Example 2: Generate API

import ollama

output = ollama.generate(
    model="llama3.1",
    prompt="Summarize the concept of decorators in Python."
)

print(output['response'])

Or stream the result:

stream = ollama.generate(
    model="llama3.1",
    prompt="List three pros of using Python for AI projects.",
    stream=True
)

for chunk in stream:
    print(chunk['response'], end='', flush=True)

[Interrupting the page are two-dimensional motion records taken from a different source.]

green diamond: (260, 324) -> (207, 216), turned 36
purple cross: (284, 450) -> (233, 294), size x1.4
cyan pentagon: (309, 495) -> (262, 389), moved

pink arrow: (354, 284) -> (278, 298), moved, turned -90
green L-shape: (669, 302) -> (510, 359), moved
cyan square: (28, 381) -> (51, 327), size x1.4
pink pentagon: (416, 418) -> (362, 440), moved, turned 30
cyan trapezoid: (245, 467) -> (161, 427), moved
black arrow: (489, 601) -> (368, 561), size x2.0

🧠 Working with “Thinking” Models

Ollama supports “thinking models” such as qwen3, designed to show their intermediate reasoning steps. These models produce structured output, often in a format like:

<think>
  Reasoning steps here...
</think>
Final answer here.

This makes them useful for:

  • Debugging model reasoning
  • Research into interpretability
  • Building tools that separate thought from output

Example: Using a Thinking Model

import ollama

response = ollama.chat(
    model="qwen3",
    messages=[
        {"role": "user", "content": "What is the capital of Australia?"}
    ]
)

content = response['message']['content']

# Optionally extract "thinking" part
import re
thinking = re.findall(r"<think>(.*?)</think>", content, re.DOTALL)
answer = re.sub(r"<think>.*?</think>", "", content, flags=re.DOTALL)

print("🧠 Thought process:\n", thinking[0].strip() if thinking else "N/A")
print("\n✅ Final answer:\n", answer.strip())

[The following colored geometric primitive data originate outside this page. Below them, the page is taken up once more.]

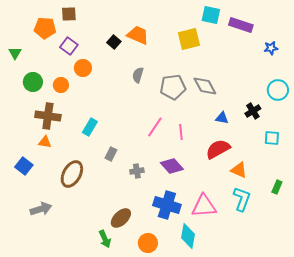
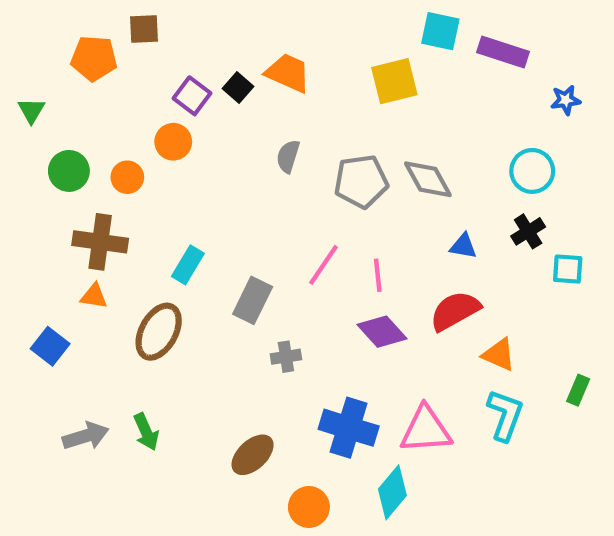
purple square: (69, 46) -> (192, 96), moved
cyan circle: (278, 90) -> (532, 171), moved
cyan square: (272, 138) -> (568, 269), moved
gray rectangle: (111, 154) -> (253, 300), moved, size x1.5
purple diamond: (172, 166) -> (382, 332), moved
brown ellipse: (72, 174) -> (159, 332), moved
cyan diamond: (188, 236) -> (392, 492), turned 30
green arrow: (105, 239) -> (146, 432), moved

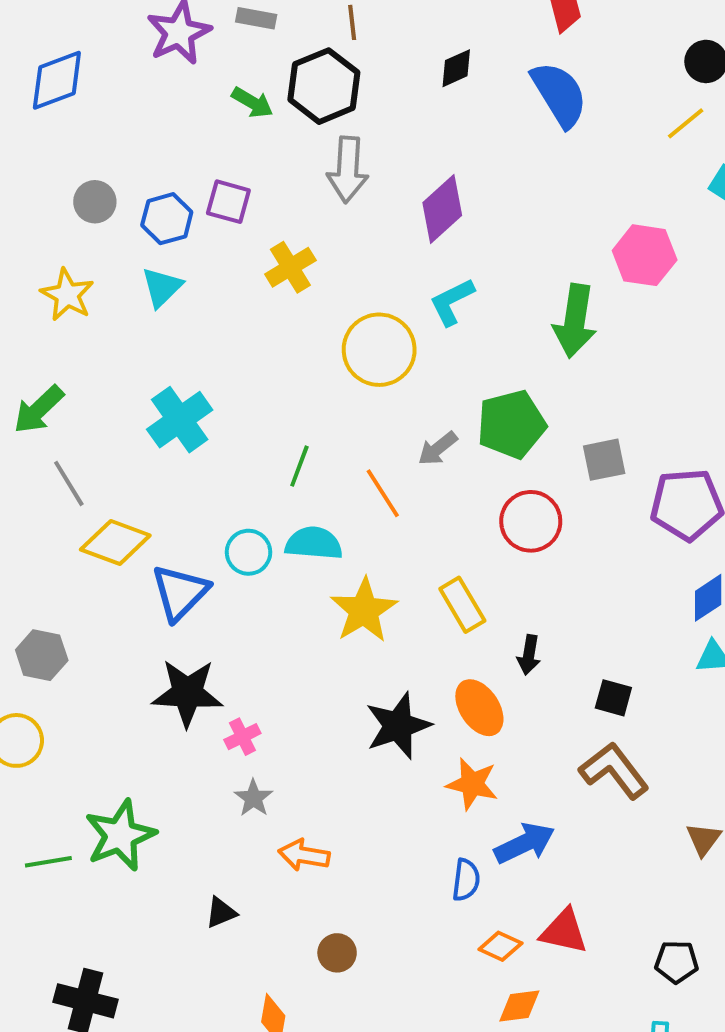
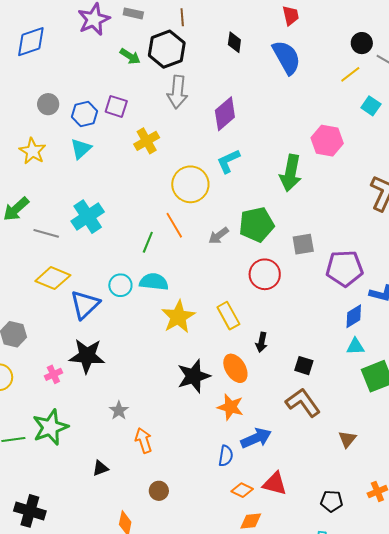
black diamond: (456, 68) -> (234, 42), turned -60
gray line: (69, 483) -> (46, 233), moved, turned -45
orange line: (383, 493) -> (174, 225), moved
pink cross: (242, 737) -> (53, 374), moved
orange arrow: (304, 855) -> (144, 440), turned 60

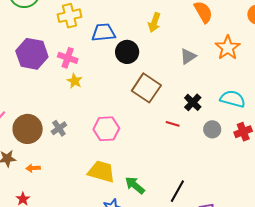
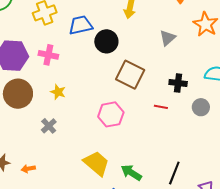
yellow star: (75, 81) -> (58, 92), moved
black cross: (193, 102) -> (178, 83), turned -30
brown circle: (28, 129) -> (18, 94), moved
pink hexagon: (106, 129) -> (111, 114), moved
yellow trapezoid: (101, 172) -> (96, 163), turned 32

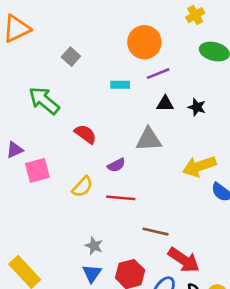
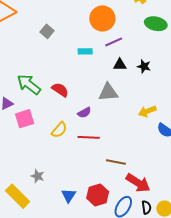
green arrow: (44, 101) -> (29, 84), moved
yellow arrow: (199, 166) -> (147, 111), size x0.7
gray star: (94, 246) -> (38, 176), moved

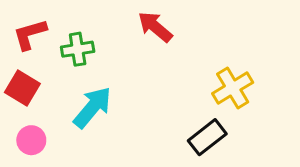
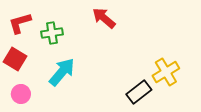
yellow cross: (233, 88) -> (166, 72), moved

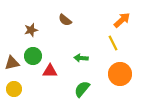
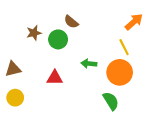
green circle: (33, 56) -> (58, 39), moved
orange circle: (120, 74) -> (120, 72), moved
green semicircle: (82, 89) -> (111, 101), moved, turned 108

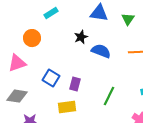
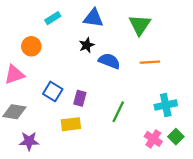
blue triangle: (99, 13) -> (93, 18), moved
green triangle: (128, 19) -> (140, 25), size x1.5

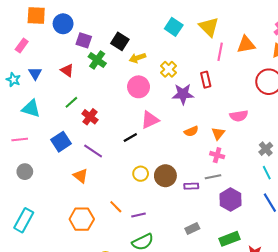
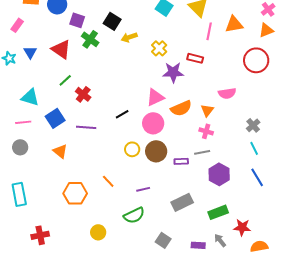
red triangle: (67, 70) -> (61, 49), size x1.5
red rectangle: (206, 80) -> (195, 58), turned -63
pink circle: (139, 87) -> (153, 123), moved
cyan triangle: (31, 109) -> (30, 97), moved
pink triangle: (150, 120) -> (155, 97), moved
orange semicircle: (191, 131) -> (181, 108), size x1.5
pink line: (20, 140) -> (23, 122), moved
purple line: (93, 151) -> (86, 127), turned -30
orange triangle: (81, 176) -> (60, 151), moved
purple line: (139, 215) -> (143, 189), moved
cyan rectangle: (24, 220) -> (19, 194), turned -40
gray rectangle: (192, 228) -> (182, 202), size x1.5

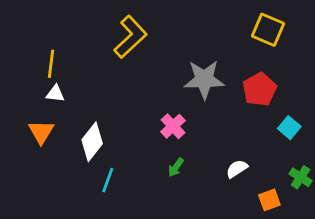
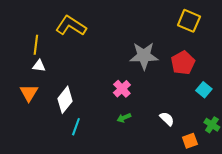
yellow L-shape: (130, 37) -> (71, 26), moved, turned -104
green arrow: (176, 167) -> (124, 118), turned 32
white semicircle: (237, 169) -> (167, 119), turned 77

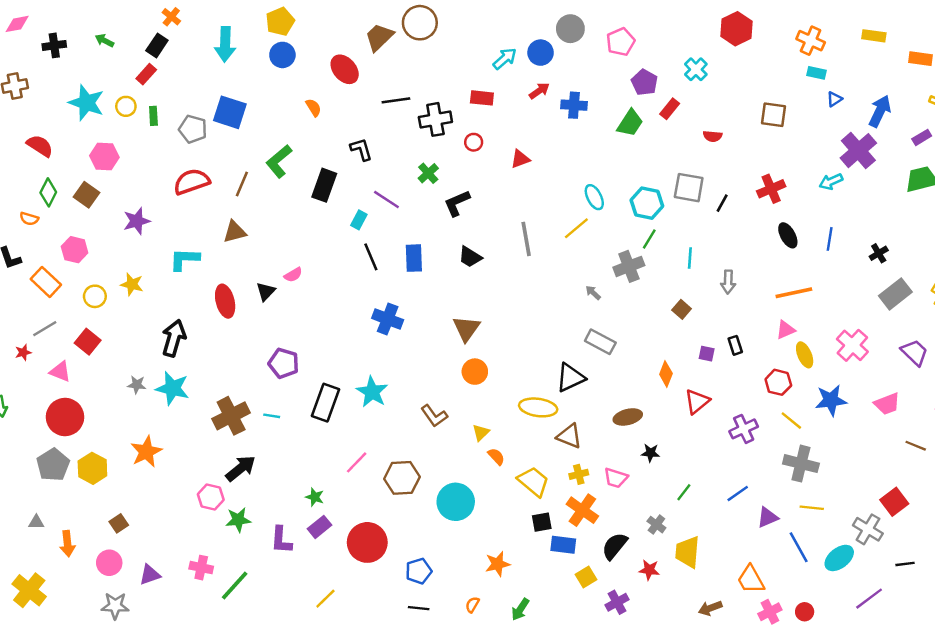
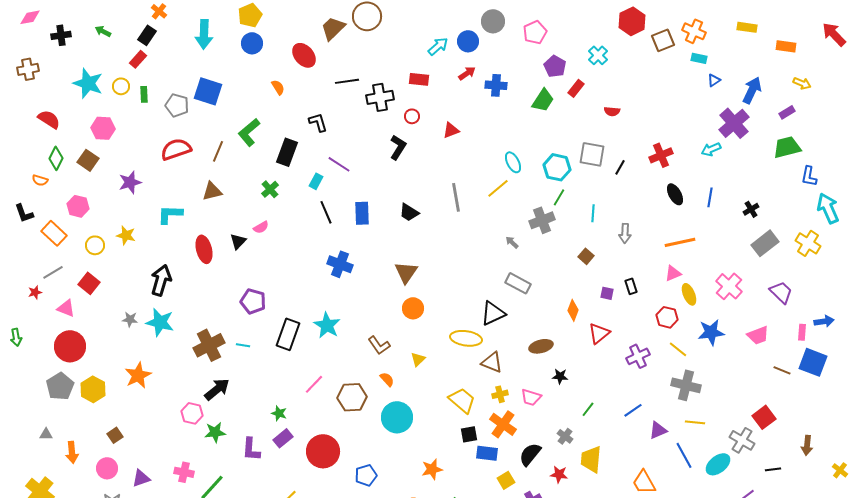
brown square: (774, 115) -> (663, 40), moved, turned -30
green cross: (428, 173) -> (270, 189), moved
black L-shape: (457, 203) -> (398, 147), moved, turned 145
orange semicircle: (496, 456) -> (387, 379), moved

When to Use Thinking Models

Use Case Recommended Model Why
Interpretability / Debugging qwen3 View reasoning traces
Performance-sensitive apps qwen3 non-thinking mode Faster, less verbose
Educational / Explanatory qwen3 Shows step-by-step logic

✅ Summary

Task REST API Python Client
Simple text generation /api/generate ollama.generate()
Conversational chat /api/chat ollama.chat()
Streaming support Yes Yes
Works with thinking models Yes Yes

Ollama’s local-first design makes it ideal for secure, offline, or privacy-sensitive AI applications. Whether you’re building an interactive chatbot or a background data enrichment service, you can integrate LLMs seamlessly into your Python workflow — with full control over models, latency, and data.